2022 Grandeur HMG
Consumer criticisms are mounting as the country’s carmakers are unable to meet delivery deadlines due to ongoing supply shortages, and even obligating customers to pay more to get the latest edition models.
As carmakers like Hyundai Motor stop manufacturing the older versions of a vehicle when a new edition is released, customers having to wait more than a year for delivery of their cars are being pushed to buy more the expensive, newer edition of the vehicle they purchased.
“I purchased a Volvo XC60 in last April and received a notification from the carmaker that it would take 14 months to receive my car. While I’m expecting to receive my car in June, I’m worried if I’ll have to pay more for upgraded functions that I did not expect (following the launch of the newer edition),” said Kim Su-jin, a 37-year-old office worker living in Seoul.
According to industry estimates, after making an order customers are having to wait 10 to 18 months for their car to be delivered. Considering that new edition models launch every year or so, those who wait over a year are forced to pay more due to price hikes in raw materials such as chips and steel sheets.
The country’s largest automaker Hyundai Motor launched the 2022 Grandeur earlier this week.

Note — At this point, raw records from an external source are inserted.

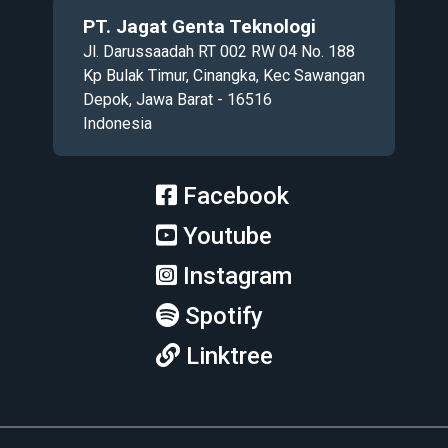
PT. Jagat Genta Teknologi
Jl. Darussaadah RT 002 RW 04 No. 188
Kp Bulak Timur, Cinangka, Kec Sawangan
Depok, Jawa Barat - 16516
Indonesia
Facebook
Youtube
Instagram
Spotify
Linktree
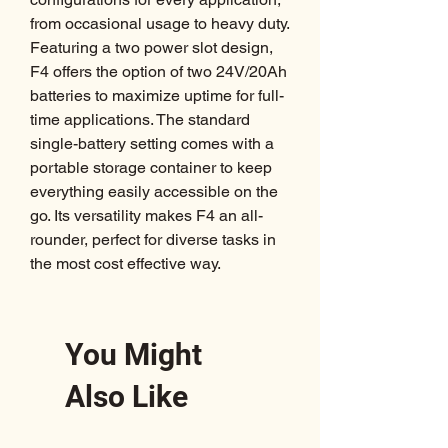
from occasional usage to heavy duty.
Featuring a two power slot design,
F4 offers the option of two 24V/20Ah
batteries to maximize uptime for full-
time applications. The standard
single-battery setting comes with a
portable storage container to keep
everything easily accessible on the
go. Its versatility makes F4 an all-
rounder, perfect for diverse tasks in
the most cost effective way.
You Might
Also Like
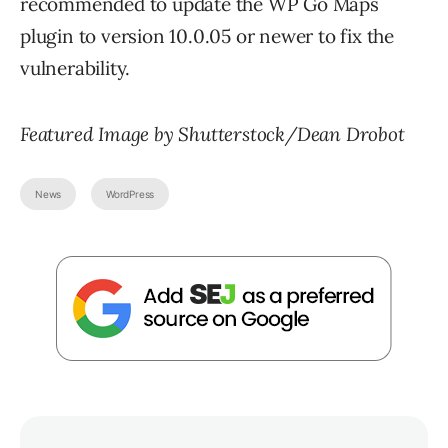
recommended to update the WP Go Maps
plugin to version 10.0.05 or newer to fix the
vulnerability.
Featured Image by Shutterstock/Dean Drobot
News
WordPress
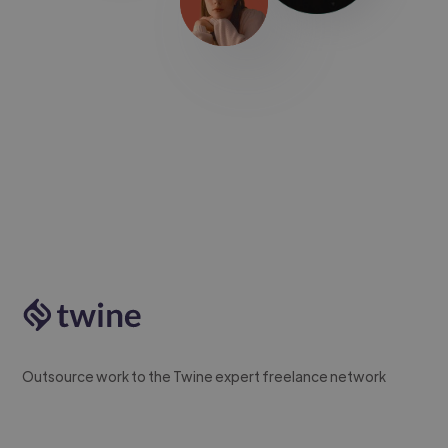
Outsource work to the Twine expert freelance network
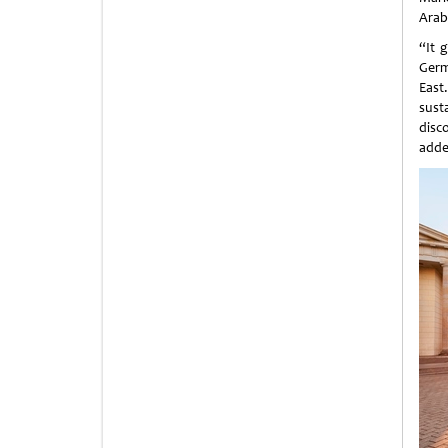
Arab
“It 
Germ
East
sust
disc
adde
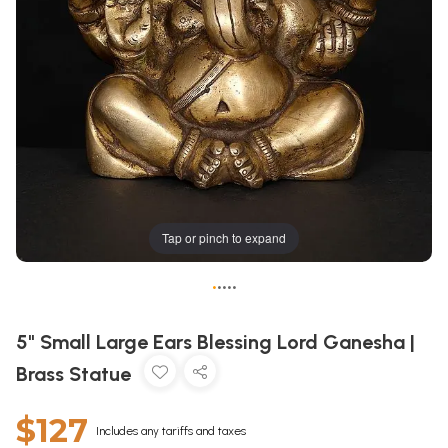
Tap or pinch to expand
•
•
•
•
•
5" Small Large Ears Blessing Lord Ganesha |
Brass Statue
$127
Includes any tariffs and taxes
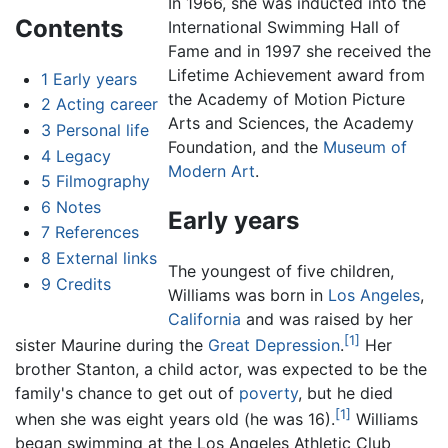
In 1966, she was inducted into the
Contents
International Swimming Hall of
Fame and in 1997 she received the
Lifetime Achievement award from
1
Early years
the Academy of Motion Picture
2
Acting career
Arts and Sciences, the Academy
3
Personal life
Foundation, and the
Museum of
4
Legacy
Modern Art
.
5
Filmography
6
Notes
Early years
7
References
8
External links
The youngest of five children,
9
Credits
Williams was born in
Los Angeles
,
California
and was raised by her
[1]
sister Maurine during the
Great Depression
.
Her
brother Stanton, a child actor, was expected to be the
family's chance to get out of
poverty
, but he died
[1]
when she was eight years old (he was 16).
Williams
began swimming at the Los Angeles Athletic Club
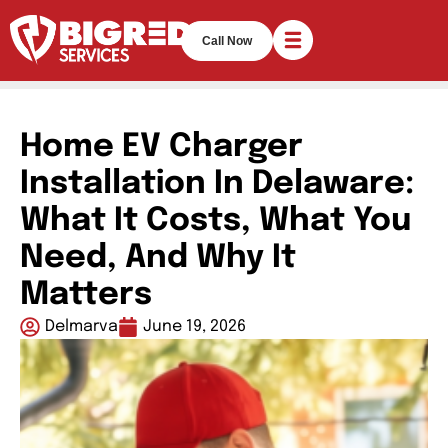
Call Now
Home EV Charger
Installation In Delaware:
What It Costs, What You
Need, And Why It
Matters
Delmarva
June 19, 2026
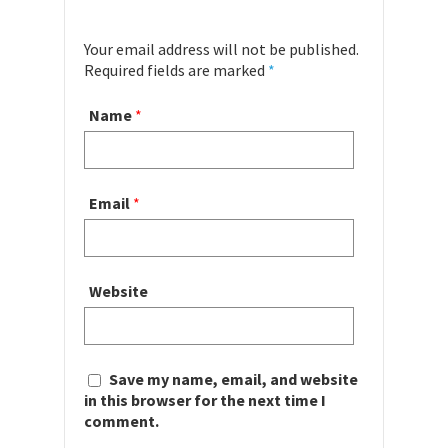
Your email address will not be published.
Required fields are marked
*
Name
*
Email
*
Website
Save my name, email, and website
in this browser for the next time I
comment.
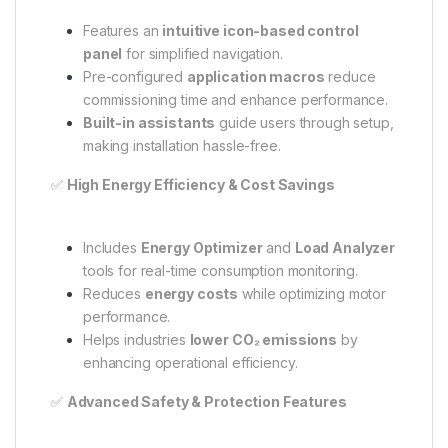
Features an
intuitive icon-based control
panel
for simplified navigation.
Pre-configured
application macros
reduce
commissioning time and enhance performance.
Built-in assistants
guide users through setup,
making installation hassle-free.
✅
High Energy Efficiency & Cost Savings
Includes
Energy Optimizer
and
Load Analyzer
tools for real-time consumption monitoring.
Reduces
energy costs
while optimizing motor
performance.
Helps industries
lower CO₂ emissions
by
enhancing operational efficiency.
✅
Advanced Safety & Protection Features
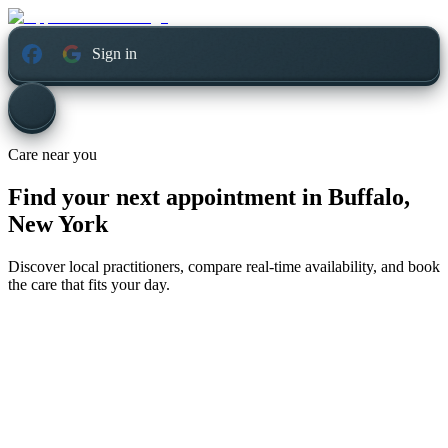
Sign in
Care near you
Find your next appointment in
Buffalo,
New York
Discover local practitioners, compare real-time availability, and book
the care that fits your day.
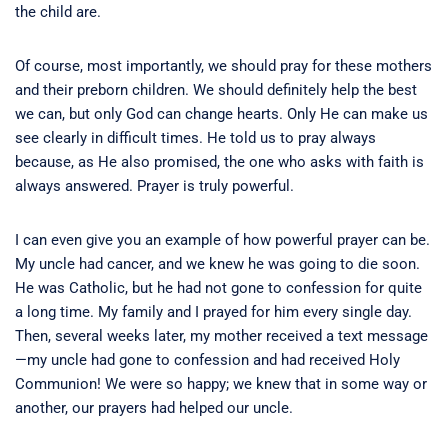
the child are.
Of course, most importantly, we should pray for these mothers
and their preborn children. We should definitely help the best
we can, but only God can change hearts. Only He can make us
see clearly in difficult times. He told us to pray always
because, as He also promised, the one who asks with faith is
always answered. Prayer is truly powerful.
I can even give you an example of how powerful prayer can be.
My uncle had cancer, and we knew he was going to die soon.
He was Catholic, but he had not gone to confession for quite
a long time. My family and I prayed for him every single day.
Then, several weeks later, my mother received a text message
—my uncle had gone to confession and had received Holy
Communion! We were so happy; we knew that in some way or
another, our prayers had helped our uncle.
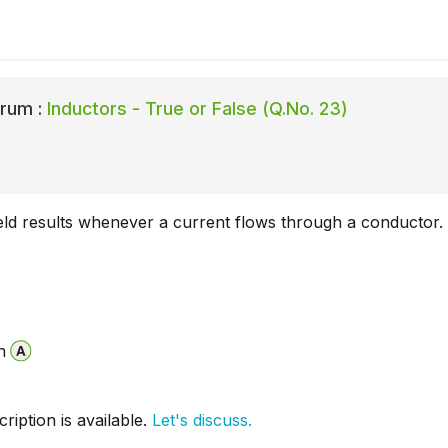
rum :
Inductors - True or False (Q.No. 23)
eld results whenever a current flows through a conductor.
n
iption is available.
Let's discuss.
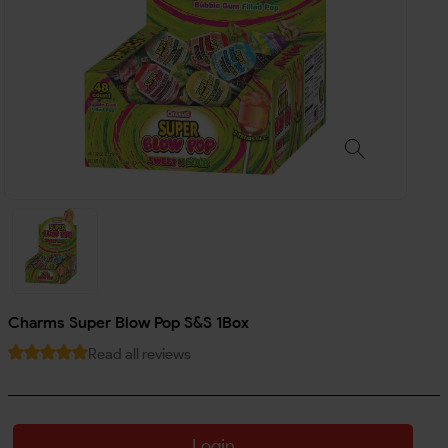
Charms Super Blow Pop S&S 1Box
Read all reviews
Login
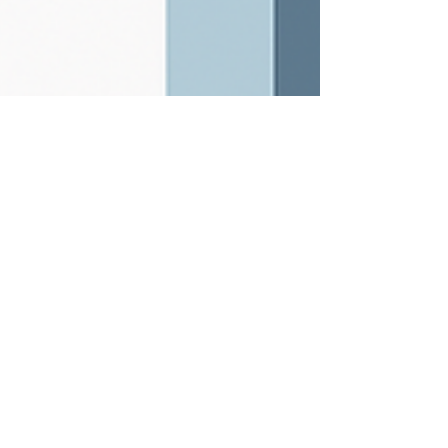
Dec 2, 2025
5 min read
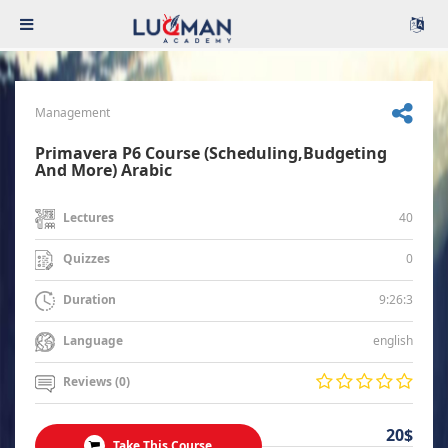
Management
Primavera P6 Course (Scheduling,Budgeting
And More) Arabic
40
Lectures
0
Quizzes
9:26:3
Duration
english
Language
Reviews (0)
20$
Take This Course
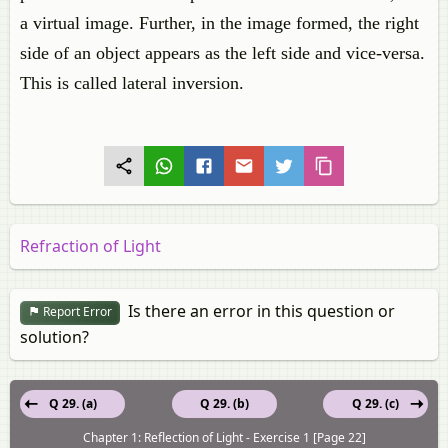
a virtual image. Further, in the image formed, the right
side of an object appears as the left side and vice-versa.
This is called lateral inversion.
Refraction of Light
Is there an error in this question or
Report Error
solution?
Q 29. (a)
Q 29. (b)
Q 29. (c)
Chapter 1: Reflection of Light - Exercise 1 [Page 22]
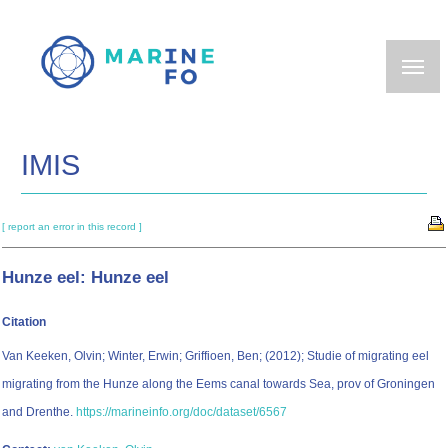
Skip
to
main
content
IMIS
[ report an error in this record ]
Hunze eel: Hunze eel
Citation
Van Keeken, Olvin; Winter, Erwin; Griffioen, Ben; (2012); Studie of migrating eel
migrating from the Hunze along the Eems canal towards Sea, prov of Groningen
and Drenthe.
https://marineinfo.org/doc/dataset/6567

The updated model, which has no major change in its exterior appearance, is at least 880,000 won to 1.9 million won ($680-$1,400) more expensive than the previous year’s model. Functions like curtains in the back seats or safety features like highway assist have been added.
Kia has also launched a new edition of the K8 earlier this month. The 2023 K8 costs 630,000 won more than last year’s model.
The price of Mercedes-Benz’ popular E-Class 250 AV has been also raised to 67.3 million won this year from last year’s 64.5 million won. The carmaker cited increased prices of raw materials.
“A delay in vehicle delivery mainly caused by chip shortages are making customers carry the burden. But it’s only the beginning of ‘carflation,’ as the price of new cars are expected to climb even higher considering the global market situation (of supply shortages),” said Lee Dong-hon, an executive director at Hyundai Motor Group’s industry think tank HMG Business Research center.
Carmakers say they have been seeking ways to alleviate the burden on consumers.
“Due to continuously rising production costs in terms of securing auto parts, we had to increase the price. But to minimize the burden on customers, we added functions that can minimize road noise as well as enhanced safety features,” Renault Korea said after unveiling the 2023 XM3. The newer edition, which cost 18.6 million won and was released in March this year, comes equipped with new functions like lane keeping assist. The price has been bumped up by 1.1 million won from the previous year’s model.
Some customers are even opting to get rid of some functions to speed up delivery. According to a Hyundai Motor dealership in Seoul, Kia’s flagship model EV6 can be received in 18 months once the order is made, but this can be shortened by 2 to 3 months if the navigation option is omitted.
Meanwhile, a consumers’ association said a legal hurdle in the Korean law has led to inconvenience.
According to the Fair Trade Commission’s contract on new car sales, those who sell a vehicle can deliver it to the buyer based on its updated condition. Buyers must then pay more or unilaterally cancel the contract.
“It’s a one-way, arrogant and authoritarian attitude toward customers because they can raise the price through small changes to existing models like options or trim adjustment. They should take responsibility for the delay in delivery and do more than just notifying customers on raised prices,” said Citizens United for Consumer Sovereignty, which is demanding changes in the related law.